Enabling automatic growth for database and transaction log files is good and considered a best practice. You don't want these files to completely fill up because that'll stop transaction processing in its tracks.
On the other hand, enabling automatic shrinking of database is usually not good. The only time it's ever recommended is on small, single person applications intended for laptops and the like. (Remember that auto-growth and auto-shrink are extremely costly operations. So you want to avoid these operations on an enterprise database application.) In your situation, it sounds like auto-shrink is causing you to run out of space quite frequently. So I strongly encourage you to disable auto-shrink.

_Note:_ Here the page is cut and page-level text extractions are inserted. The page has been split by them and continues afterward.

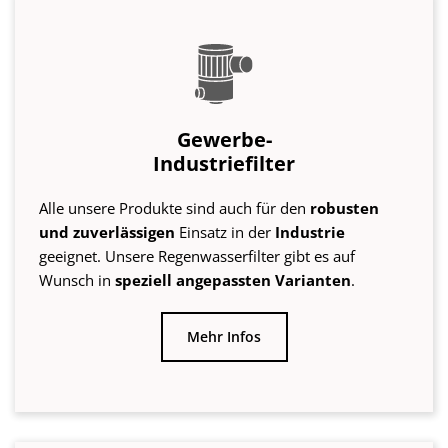
geeignet. Unsere Regenwasserfilter gibt es auf
Wunsch in
speziell angepassten Varianten
.
Mehr Infos
Regenwasser
Überläufe
Speicherüberläufe sind die wichtige
Vierte
Reinigungsstufe
für Regenwasser. Unsere Überläufe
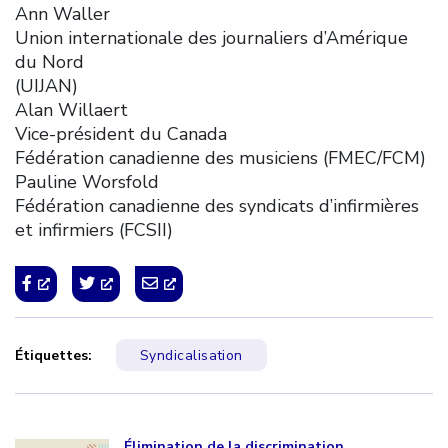
Ann Waller
Union internationale des journaliers d’Amérique
du Nord
(UIJAN)
Alan Willaert
Vice-président du Canada
Fédération canadienne des musiciens (FMEC/FCM)
Pauline Worsfold
Fédération canadienne des syndicats d’infirmières
et infirmiers (FCSII)
Étiquettes:
Syndicalisation
Click to open the link
Élimination de la discrimination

Once you've disable this feature, you should experience these problems less frequently. But it's no guarantee that you'll never experience these problems again.
I have a couple rules of thumb I use to improve performance and avoid those costly auto-growth operations. First, create a transaction log file that's large enough to avoid auto-growth. I usually create a log file that's 25% the size of the database, but never less than 100mb on an enterprise application. Second, make sure the transaction log file is on a separate physical drive (or RAID volume) than the database. This greatly improves I/O performance. Finally, if the log should ever fill up, manually clean it out using "BACKUP LOG databasename WITH TRUNCATE_ONLY". Don't use DBCC SHRINKFILE!
For more information, look at the following Microsoft Knowledge Base articles:
MEMBER FEEDBACK TO THIS ASK THE EXPERT Q&A:
At the end of this article, you say not to use DBCC SHRINKFILE. Why?
Would you please explain why not to use DBCC SHRINKFILE?
I have a 3GB database with a 1GB log file. The log file goes up to 2GB everyday. The maintenance plan never shrinks it back to its smaller size unless I do
BACKUP LOG databasename WITH TRUNCATE_ONLY
There's nothing wrong with using DBCC SHRINKFILE everyone once in a blue moon to correct an abnormally growing transaction log file or data file. However, you're walking in worst practices territory if you regularly shrink files.
In a nutshell, file growth or shrinkage are two of the most I/O consumptive activities that can occur on SQL Server. You should design your applications to avoid frequent file growths followed by file shrinkage. If your log file grows to 2GB everyday, then you should either a) set the log file size at a permanent 2GB, or b) set frequent transaction log backups, say every hour, to dump the log data to disk and keep it small. The second option provides the added benefit of allowing much greater backup granularity up to a given hour.